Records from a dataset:
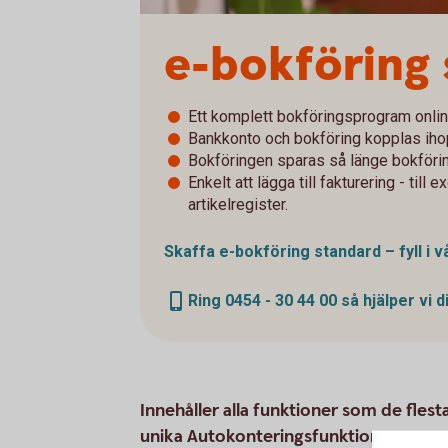
e-bokföring
Ett komplett bokföringsprogram onli
Bankkonto och bokföring kopplas iho
Bokföringen sparas så länge bokföring
Enkelt att lägga till fakturering - til
artikelregister.
Skaffa e-bokföring standard – fyll i
Ring 0454 - 30 44 00 så hjälper vi d
Innehåller alla funktioner som de fles
unika Autokonteringsfunktionen.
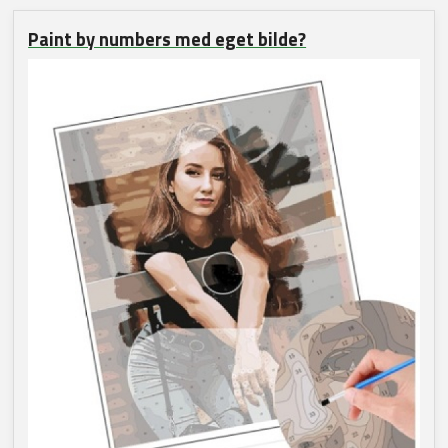
Paint by numbers med eget bilde?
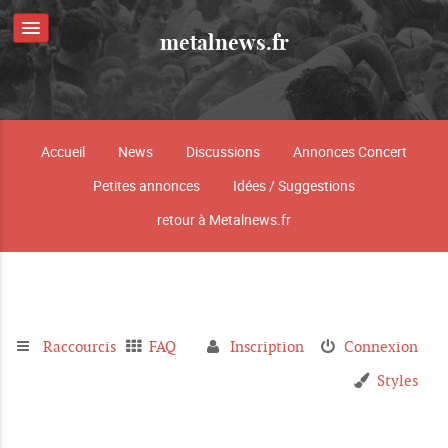
metalnews.fr
Accueil
News
Discussions
Annonces Concert
Petites annonces
Idées / Suggestions
retour à Metalnews.fr
Raccourcis
FAQ
Inscription
Connexion
Styles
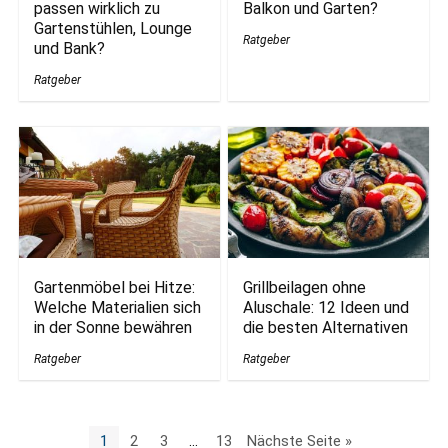
passen wirklich zu
Balkon und Garten?
Gartenstühlen, Lounge
Ratgeber
und Bank?
Ratgeber
Gartenmöbel bei Hitze:
Grillbeilagen ohne
Welche Materialien sich
Aluschale: 12 Ideen und
in der Sonne bewähren
die besten Alternativen
Ratgeber
Ratgeber
1
2
3
…
13
Nächste Seite »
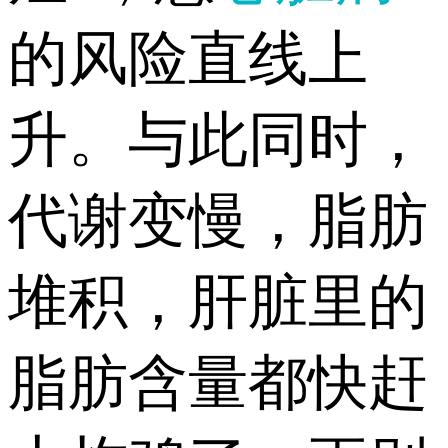
的风险直线上
升。与此同时，
代谢变慢，脂肪
堆积，肝脏里的
脂肪含量都快赶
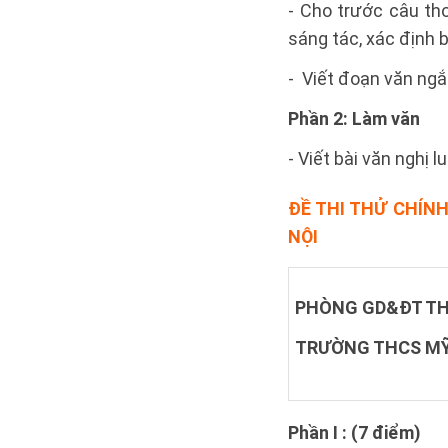
- Cho trước câu thơ
sáng tác, xác định b
- Viết đoạn văn ngắn
Phần 2: Làm văn
- Viết bài văn nghị 
ĐỀ THI THỬ CHÍN
NỘI
PHÒNG GD&ĐT TH
TRƯỜNG THCS M
Phần I : (7 điểm)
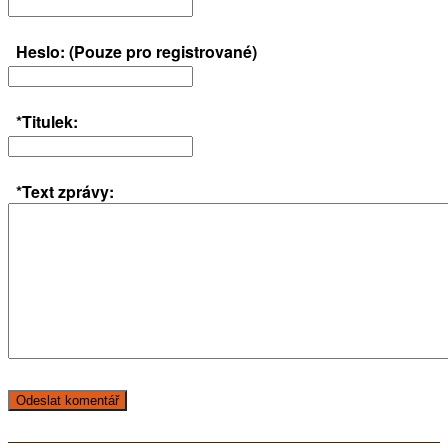
Heslo: (Pouze pro registrované)
*Titulek:
*Text zprávy:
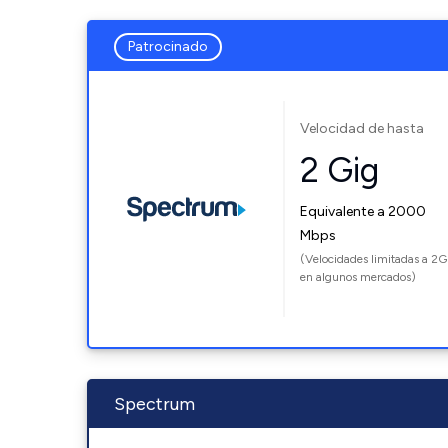
Patrocinado
Velocidad de hasta
2 Gig
Equivalente a 2000
Mbps
(Velocidades limitadas a 2G
en algunos mercados)
Spectrum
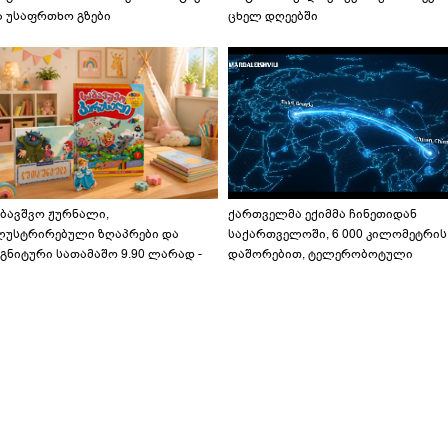
ა უსაფრთხო გზები
ცხელ დღეებში
აბავშვო ჟურნალი,
ქართველმა ექიმმა ჩინეთიდან
ლუსტრირებული ზღაპრები და
საქართველოში, 6 000 კილომეტრის
გნიტური სათამაშო 9.90 ლარად -
დაშორებით, ტელერობოტული
აბავშვო კარუსელში" ზღაპრების
ოპერაცია ჩაატარა - ისტორია
ერია დაიწყო
დაწერილია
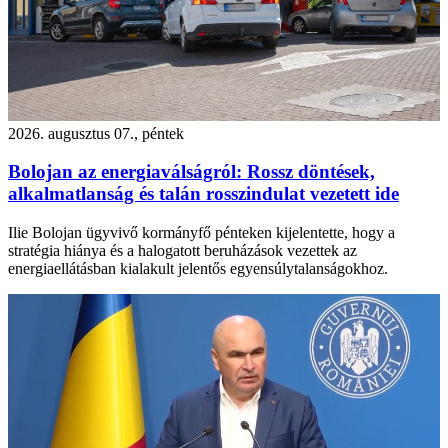
2026. augusztus 07., péntek
Bolojan az energiaválságról: Rossz döntések,
alkalmatlanság és talán rosszindulat vezetett ide
Ilie Bolojan ügyvivő kormányfő pénteken kijelentette, hogy a
stratégia hiánya és a halogatott beruházások vezettek az
energiaellátásban kialakult jelentős egyensúlytalanságokhoz.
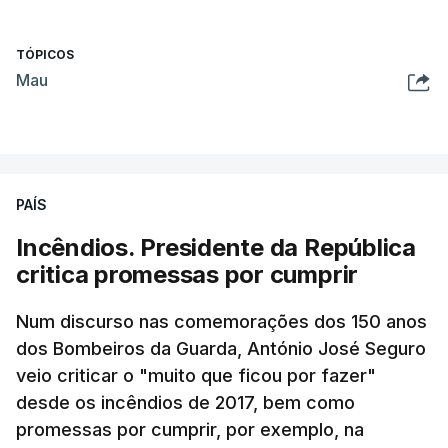
TÓPICOS
Mau
PAÍS
Incêndios. Presidente da República
critica promessas por cumprir
Num discurso nas comemorações dos 150 anos
dos Bombeiros da Guarda, António José Seguro
veio criticar o "muito que ficou por fazer"
desde os incêndios de 2017, bem como
promessas por cumprir, por exemplo, na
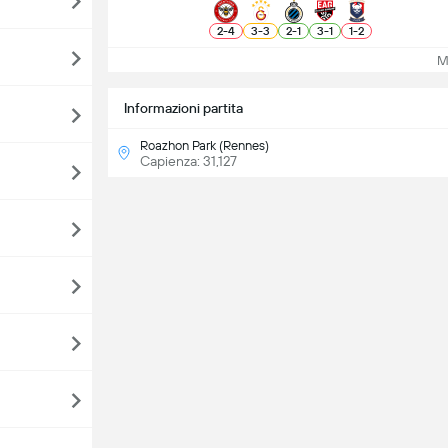
2
-
4
3
-
3
2
-
1
3
-
1
1
-
2
Mos
Informazioni partita
Roazhon Park (Rennes)
Capienza: 31,127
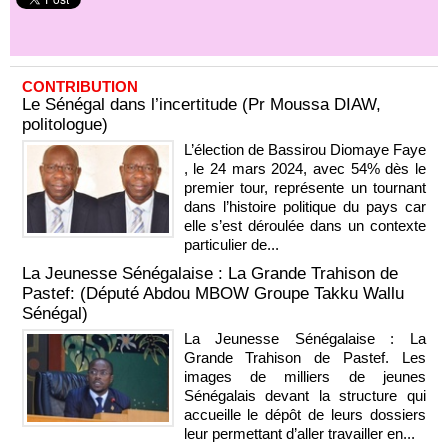
CONTRIBUTION
Le Sénégal dans l’incertitude (Pr Moussa DIAW,
politologue)
L’élection de Bassirou Diomaye Faye
, le 24 mars 2024, avec 54% dès le
premier tour, représente un tournant
dans l’histoire politique du pays car
elle s’est déroulée dans un contexte
particulier de...
La Jeunesse Sénégalaise : La Grande Trahison de
Pastef: (Député Abdou MBOW Groupe Takku Wallu
Sénégal)
La Jeunesse Sénégalaise : La
Grande Trahison de Pastef. Les
images de milliers de jeunes
Sénégalais devant la structure qui
accueille le dépôt de leurs dossiers
leur permettant d’aller travailler en...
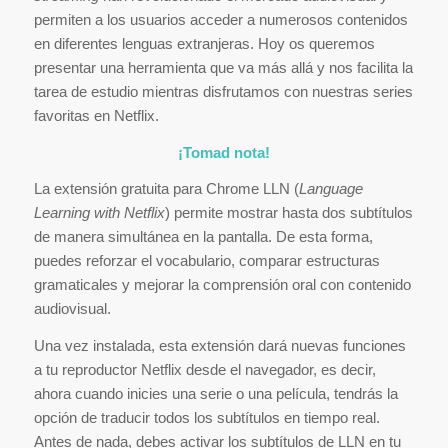
permiten a los usuarios acceder a numerosos contenidos
en diferentes lenguas extranjeras. Hoy os queremos
presentar una herramienta que va más allá y nos facilita la
tarea de estudio mientras disfrutamos con nuestras series
favoritas en Netflix.
¡Tomad nota!
La extensión gratuita para Chrome LLN (
Language
Learning with Netflix
) permite mostrar hasta dos subtítulos
de manera simultánea en la pantalla. De esta forma,
puedes reforzar el vocabulario, comparar estructuras
gramaticales y mejorar la comprensión oral con contenido
audiovisual.
Una vez instalada, esta extensión dará nuevas funciones
a tu reproductor Netflix desde el navegador, es decir,
ahora cuando inicies una serie o una película, tendrás la
opción de traducir todos los subtítulos en tiempo real.
Antes de nada, debes activar los subtítulos de LLN en tu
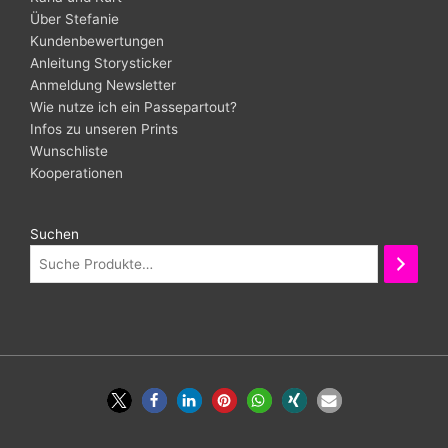
Über Stefanie
Kundenbewertungen
Anleitung Storysticker
Anmeldung Newsletter
Wie nutze ich ein Passepartout?
Infos zu unseren Prints
Wunschliste
Kooperationen
Suchen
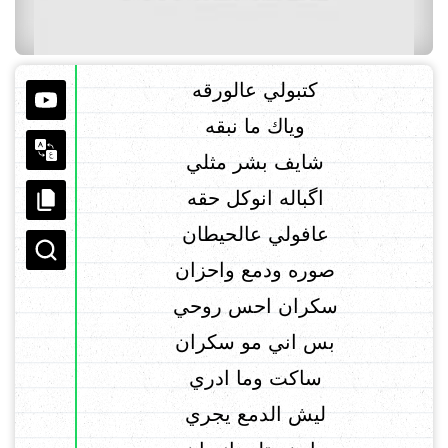
كتبولي عالورقه
وياك ما نبقه
شايف بشر مثلي
اگباله انوكل حقه
عافولي عالحيطان
صوره ودمع واحزان
سكران احس روحي
بس اني مو سكران
ساكت وما ادري
ليش الدمع يجري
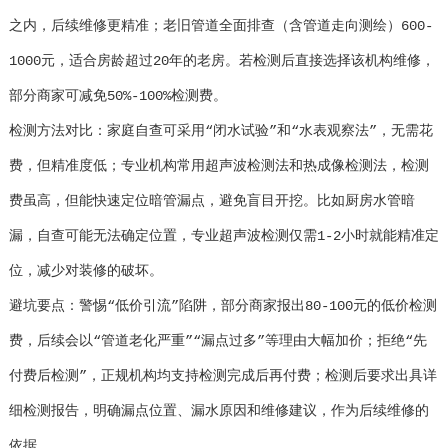
之内，后续维修更精准；老旧管道全面排查（含管道走向测绘）600-
1000元，适合房龄超过20年的老房。若检测后直接选择该机构维修，
部分商家可减免50%-100%检测费。
检测方法对比：家庭自查可采用“闭水试验”和“水表观察法”，无需花
费，但精准度低；专业机构常用超声波检测法和热成像检测法，检测
费虽高，但能快速定位暗管漏点，避免盲目开挖。比如厨房水管暗
漏，自查可能无法确定位置，专业超声波检测仅需1-2小时就能精准定
位，减少对装修的破坏。
避坑要点：警惕“低价引流”陷阱，部分商家报出80-100元的低价检测
费，后续会以“管道老化严重”“漏点过多”等理由大幅加价；拒绝“先
付费后检测”，正规机构均支持检测完成后再付费；检测后要求出具详
细检测报告，明确漏点位置、漏水原因和维修建议，作为后续维修的
依据。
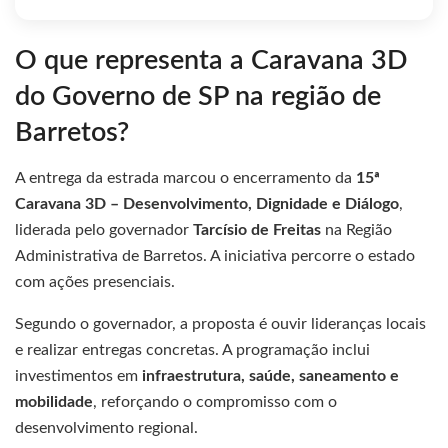
O que representa a Caravana 3D
do Governo de SP na região de
Barretos?
A entrega da estrada marcou o encerramento da
15ª
Caravana 3D – Desenvolvimento, Dignidade e Diálogo
,
liderada pelo governador
Tarcísio de Freitas
na Região
Administrativa de Barretos. A iniciativa percorre o estado
com ações presenciais.
Segundo o governador, a proposta é ouvir lideranças locais
e realizar entregas concretas. A programação inclui
investimentos em
infraestrutura, saúde, saneamento e
mobilidade
, reforçando o compromisso com o
desenvolvimento regional.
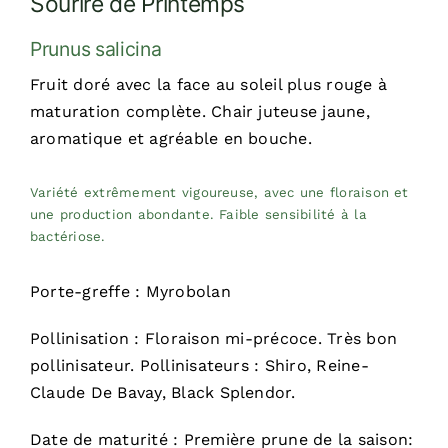
Sourire de Printemps
Prunus salicina
Fruit doré avec la face au soleil plus rouge à
maturation complète. Chair juteuse jaune,
aromatique et agréable en bouche.
Variété extrêmement vigoureuse, avec une floraison et
une production abondante. Faible sensibilité à la
bactériose.
Porte-greffe : Myrobolan
Pollinisation : Floraison mi-précoce. Très bon
pollinisateur. Pollinisateurs : Shiro, Reine-
Claude De Bavay, Black Splendor.
Date de maturité : Première prune de la saison:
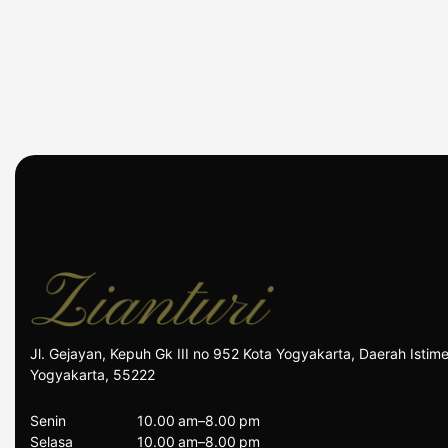
Jl. Gejayan, Kepuh Gk III no 952
Kota Yogyakarta, Daerah Istim
Yogyakarta, 55222
Senin
10.00 am–8.00 pm
Selasa
10.00 am–8.00 pm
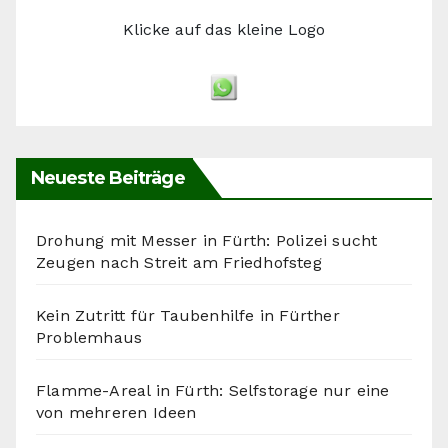
Klicke auf das kleine Logo
Neueste Beiträge
Drohung mit Messer in Fürth: Polizei sucht
Zeugen nach Streit am Friedhofsteg
Kein Zutritt für Taubenhilfe in Fürther
Problemhaus
Flamme-Areal in Fürth: Selfstorage nur eine
von mehreren Ideen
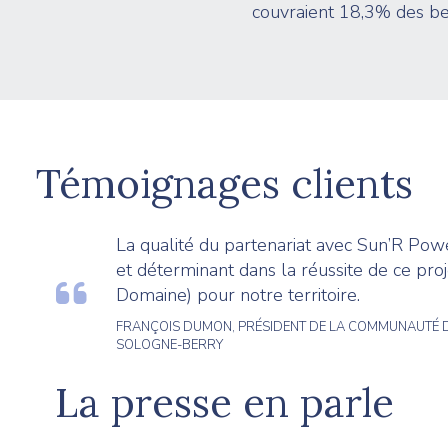
couvraient 18,3% des be
Témoignages clients
La qualité du partenariat avec Sun’R Powe
et déterminant dans la réussite de ce pro
Domaine) pour notre territoire.
FRANÇOIS DUMON, PRÉSIDENT DE LA COMMUNAUTÉ 
SOLOGNE-BERRY
La presse en parle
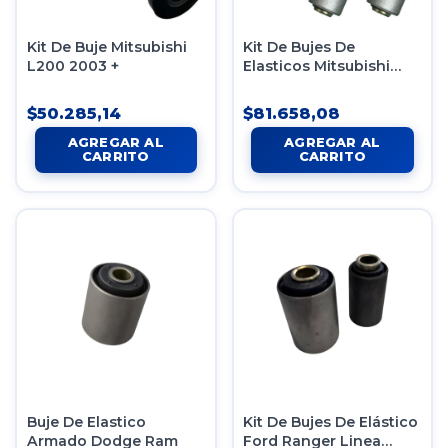
Kit De Buje Mitsubishi
Kit De Bujes De
L200 2003 +
Elasticos Mitsubishi
L200
$50.285,14
$81.658,08
Buje De Elastico
Kit De Bujes De Elástico
Armado Dodge Ram
Ford Ranger Linea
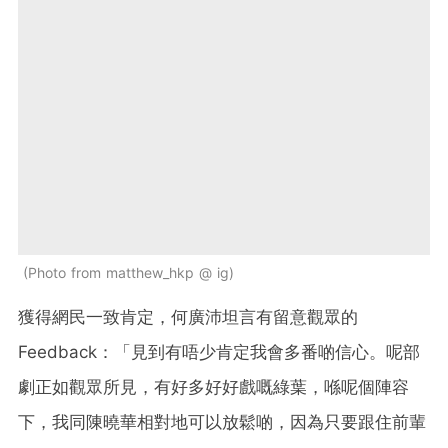
Photo from matthew_hkp @ ig
獲得網民一致肯定，何廣沛坦言有留意觀眾的
Feedback：「見到有唔少肯定我會多番啲信心。呢部
劇正如觀眾所見，有好多好好戲嘅綠葉，喺呢個陣容
下，我同陳曉華相對地可以放鬆啲，因為只要跟住前輩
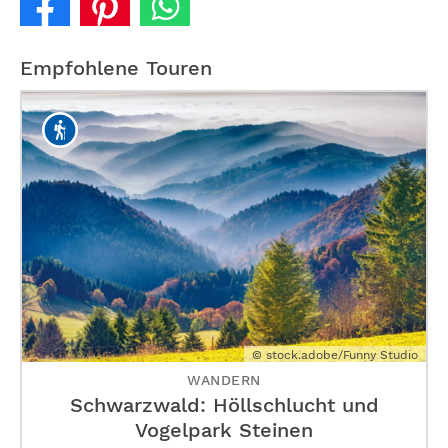
Empfohlene Touren
© stock.adobe/Funny Studio
WANDERN
Schwarzwald: Höllschlucht und
Vogelpark Steinen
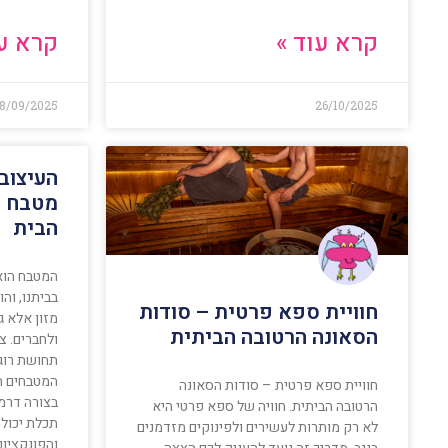
קרא עוד »
קרא עו
8/09/2025
26/10/2025
העיצוב
מטבח ת
הבית
המטבח הוא
בביתנו, וה
חוויית ספא פרטית – סודות
מזון אלא 
הסאונה הרטובה הביתית
ולחברים. צ
תחושת רוגע
המטבחים ה
חוויית ספא פרטית – סודות הסאונה
בצורה דרמ
הרטובה הביתית. חוויה של ספא פרטי היא
תכלת יכול
לא רק מותרות לעשירים ולפינוקים מזדמנים
והפונקציונ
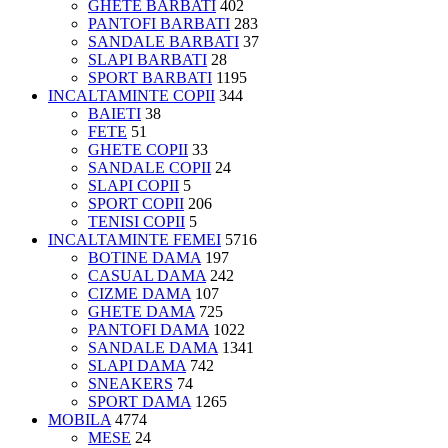
GHETE BARBATI
402
PANTOFI BARBATI
283
SANDALE BARBATI
37
SLAPI BARBATI
28
SPORT BARBATI
1195
INCALTAMINTE COPII
344
BAIETI
38
FETE
51
GHETE COPII
33
SANDALE COPII
24
SLAPI COPII
5
SPORT COPII
206
TENISI COPII
5
INCALTAMINTE FEMEI
5716
BOTINE DAMA
197
CASUAL DAMA
242
CIZME DAMA
107
GHETE DAMA
725
PANTOFI DAMA
1022
SANDALE DAMA
1341
SLAPI DAMA
742
SNEAKERS
74
SPORT DAMA
1265
MOBILA
4774
MESE
24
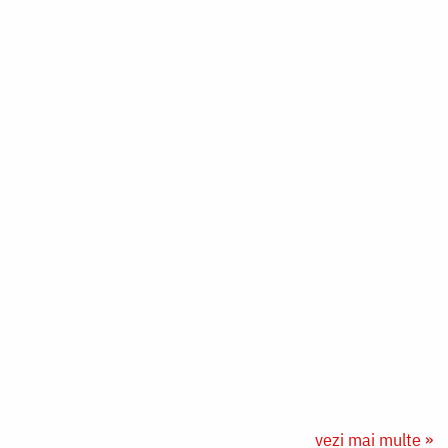
vezi mai multe »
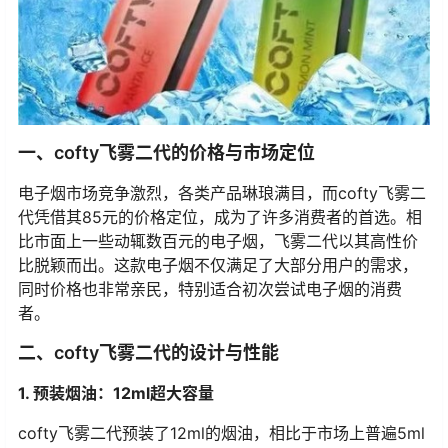
一、cofty飞雾二代的价格与市场定位
电子烟市场竞争激烈，各类产品琳琅满目，而cofty飞雾二
代凭借其85元的价格定位，成为了许多消费者的首选。相
比市面上一些动辄数百元的电子烟，飞雾二代以其高性价
比脱颖而出。这款电子烟不仅满足了大部分用户的需求，
同时价格也非常亲民，特别适合初次尝试电子烟的消费
者。
二、cofty飞雾二代的设计与性能
1. 预装烟油：12ml超大容量
cofty飞雾二代预装了12ml的烟油，相比于市场上普遍5ml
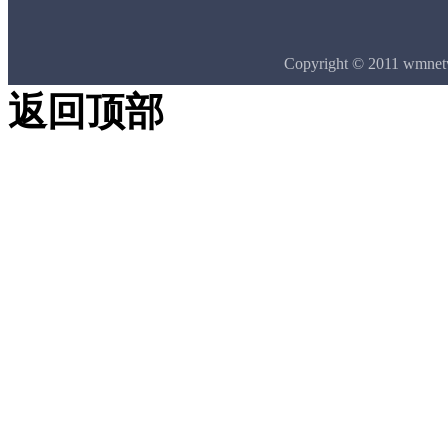
Copyright © 2011 wmne
返回顶部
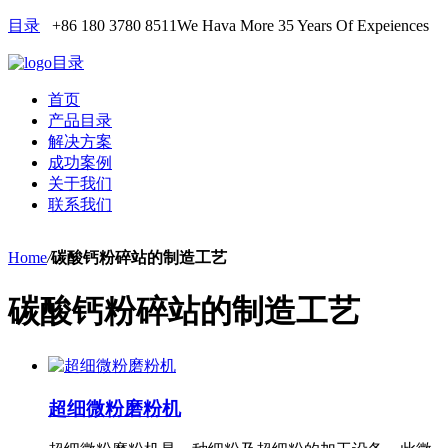
目录
+86 180 3780 8511
We Hava More 35 Years Of Expeiences
目录
首页
产品目录
解决方案
成功案例
关于我们
联系我们
Home
/
碳酸钙粉碎站的制造工艺
碳酸钙粉碎站的制造工艺
超细微粉磨粉机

• _WHAT YOU ARE ASKED TO DO_
From the first line above down to the line with "PHÒNG GD&ĐT TH", reproduce every line and no others, omitting pictures.

• _WORKED SOLUTION_
e-bokföring
Ett komplett bokföringsprogram onli
Bankkonto och bokföring kopplas iho
Bokföringen sparas så länge bokföring
Enkelt att lägga till fakturering - til
artikelregister.
Skaffa e-bokföring standard – fyll i
Ring 0454 - 30 44 00 så hjälper vi d
Innehåller alla funktioner som de fles
unika Autokonteringsfunktionen.
Paint by numbers med eget bilde?
metalnews.fr
Accueil
News
Discussions
Annonces Concert
Petites annonces
Idées / Suggestions
retour à Metalnews.fr
Raccourcis
FAQ
Inscription
Connexion
Styles
passen wirklich zu
Balkon und Garten?
Gartenstühlen, Lounge
Ratgeber
und Bank?
Ratgeber
Gartenmöbel bei Hitze:
Grillbeilagen ohne
Welche Materialien sich
Aluschale: 12 Ideen und
in der Sonne bewähren
die besten Alternativen
Ratgeber
Ratgeber
1
2
3
…
13
Nächste Seite »
的风险直线上
升。与此同时，
代谢变慢，脂肪
堆积，肝脏里的
脂肪含量都快赶
- Cho trước câu thơ
sáng tác, xác định b
- Viết đoạn văn ngắn
Phần 2: Làm văn
- Viết bài văn nghị 
ĐỀ THI THỬ CHÍN
NỘI
PHÒNG GD&ĐT TH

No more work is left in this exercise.